Offene Hände

Von Victoria Eglau |
Paraguay gehört zu den korruptesten Staaten Lateinamerikas. Auch der kürzlich abgesetzte Präsident Fernando Lugo bekam das Problem nicht in den Griff. Bis heute verschwindet Geld, das für Armutsbekämpfung oder den Ausbau von Infrastruktur gebraucht wird, in dunklen Kanälen.
Paraguays Nationalkongress ist in einem Gebäude aus Beton und Spiegelglas untergebracht, gelegen zwischen dem Zentrum der Hauptstadt Asunción und dem Fluss Río Paraguay.

Neben dem Parlament ragt das Monument eines Befreiungshelden hoch zu Ross auf, daneben: ein Aussichtspunkt. Von hier aus können Besucher zwar runter zum Fluss schauen, ein Spaziergang am Ufer ist aber nicht ohne Weiteres möglich. Denn gleich unterhalb des Parlaments beginnt das Armenviertel, Chacarita – ein No Go-Gebiet für jeden Fremden.

"Viele Jugendliche aus unserem Viertel sind drogenabhängig, deshalb stehlen sie. Wir Bewohner von Chacarita sind eigentlich gute, ehrliche Arbeiter. Aber es gibt heute viele Dealer, die unsere Jugend zerstören. Die Abhängigen rauben dann hier im Viertel und in der Innenstadt die Leute aus."
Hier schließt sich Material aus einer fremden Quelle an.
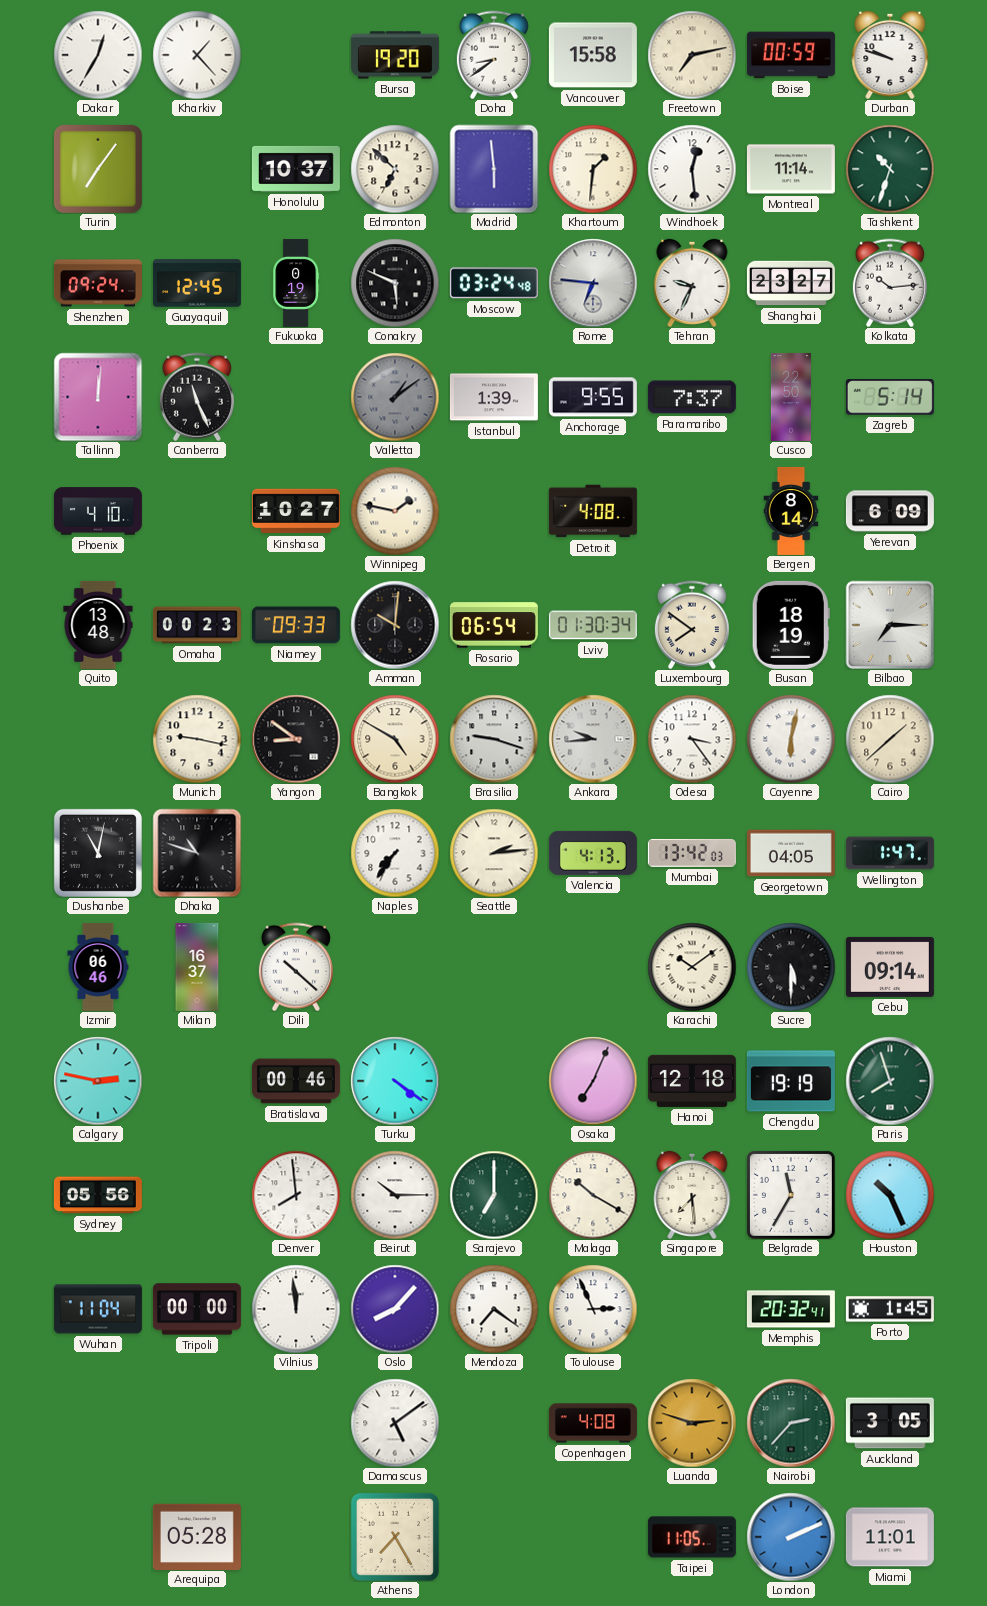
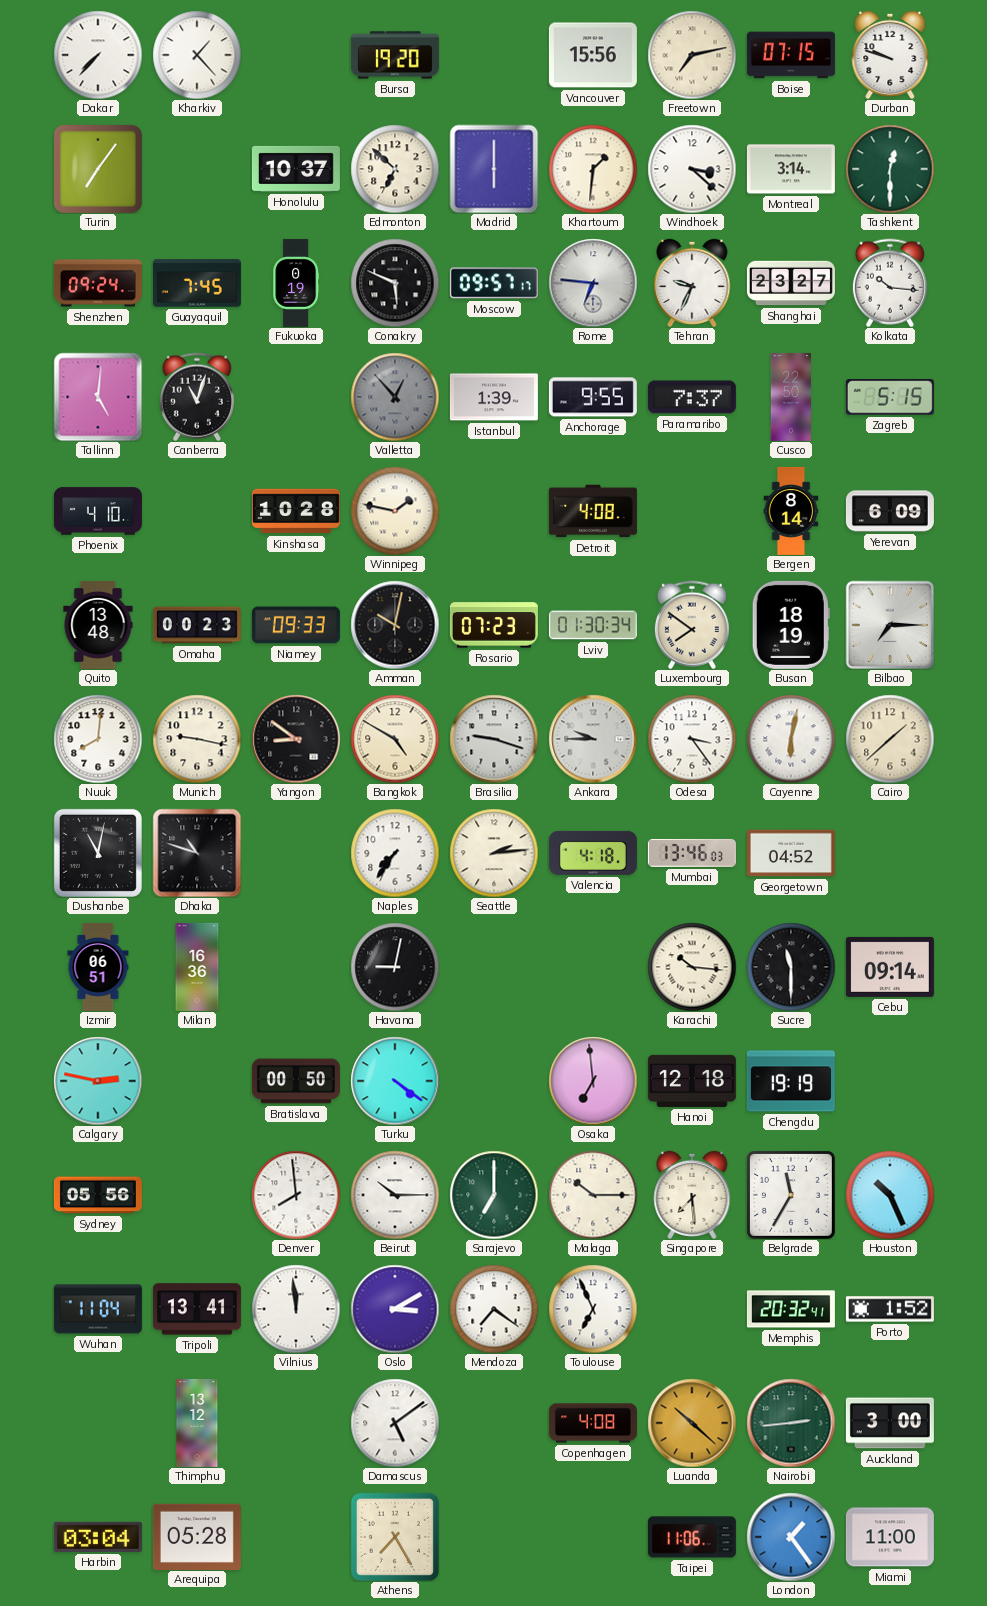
Dakar: 12:35 -> 7:37
Doha: 8:39 -> none
Vancouver: 15:58 -> 15:56
Boise: 00:59 -> 07:15
Madrid: 5:59 -> 6:00
Windhoek: 12:29 -> 3:22
Montreal: 11:14 -> 3:14
Tashkent: 10:33 -> 12:30
Guayaquil: 12:45 -> 7:45
Moscow: 03:24 -> 09:57
Kolkata: 10:14 -> 10:16
Tallinn: 12:01 -> 5:01
Canberra: 11:26 -> 11:03
Valletta: 1:09 -> 12:53
Zagreb: 5:14 -> 5:15
Kinshasa: 10:27 -> 10:28
Amman: 10:01 -> 10:02
Rosario: 06:54 -> 07:23
Nuuk: none -> 8:01
Ankara: 9:44 -> 9:45
Valencia: 4:13 -> 4:18
Mumbai: 13:42 -> 13:46
Georgetown: 04:05 -> 04:52
Wellington: 1:47 -> none
Izmir: 06:46 -> 06:51
Milan: 16:37 -> 16:36
Dili: 10:22 -> none
Havana: none -> 9:02
Karachi: 10:09 -> 10:16
Sucre: 5:30 -> 11:30
Bratislava: 00:46 -> 00:50
Osaka: 7:04 -> 6:59
Paris: 7:57 -> none
Malaga: 10:20 -> 10:15
Tripoli: 00:00 -> 13:41
Oslo: 8:07 -> 3:10
Toulouse: 2:56 -> 6:56
Porto: 1:45 -> 1:52
Thimphu: none -> 13:12
Luanda: 2:48 -> 10:22
Nairobi: 2:37 -> 2:44
Auckland: 3:05 -> 3:00
Harbin: none -> 03:04
Taipei: 11:05 -> 11:06
London: 2:11 -> 1:24
Miami: 11:01 -> 11:00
erzählt Fabian Balbuena, ein untersetzter Mann in Sporthemd, Shorts und Plastikschlappen. Der Fünfzigjährige wurde in Chacarita geboren. Er hat sich nahe des Reiterstandbilds ins Gras gesetzt. Auch ein paar Mütter und Kinder sind in die kleine Grünanlage gekommen.

Balbuena lässt den Blick über das Viertel schweifen: unasphaltierte Wege, armselige Behausungen aus Sperrholz mit Wellblechdächern, dazwischen ein paar Bäume. Der Kontrast zum modernen Parlamentsbau weiter oben könnte nicht größer sein.

Nicht einmal einen Kilometer von dieser Schnittstelle zwischen Elend und Macht entfernt, im historischen Zentrum von Asunción, befindet sich die Redaktion der Tageszeitung Última Hora.

Hier, in einem von Neonröhren erhellten Großraumbüro mit roten Wänden und Dutzenden von Holzpulten arbeitet Erwin Gomez. Er ist seit sechzehn Jahren Lokalreporter. Die krassen sozialen Gegensätze in Paraguays Hauptstadt sind ihm vertraut.

"Die Stadtverwaltung räumt besseren Gegenden Priorität ein, etwa den Vierteln, in denen sich Hotels befinden. Aber sie vergisst den anderen Teil Asuncións. Das heißt, es gibt eine VIP-Zone und einen vernachlässigten Teil der Stadt."

Der bärtige Erwin Gomez trägt sein Haar schulterlang. Auf seiner Weste prangt das Logo der Zeitung. Als Reporter ist Gomez oft in jenem vernachlässigten Teil von Asunción unterwegs, in den sich andere Hauptstädter nie verirren. Die Ärmsten der Armen leben an den Ufern des Paraguay-Flusses und an den Rändern der Bäche.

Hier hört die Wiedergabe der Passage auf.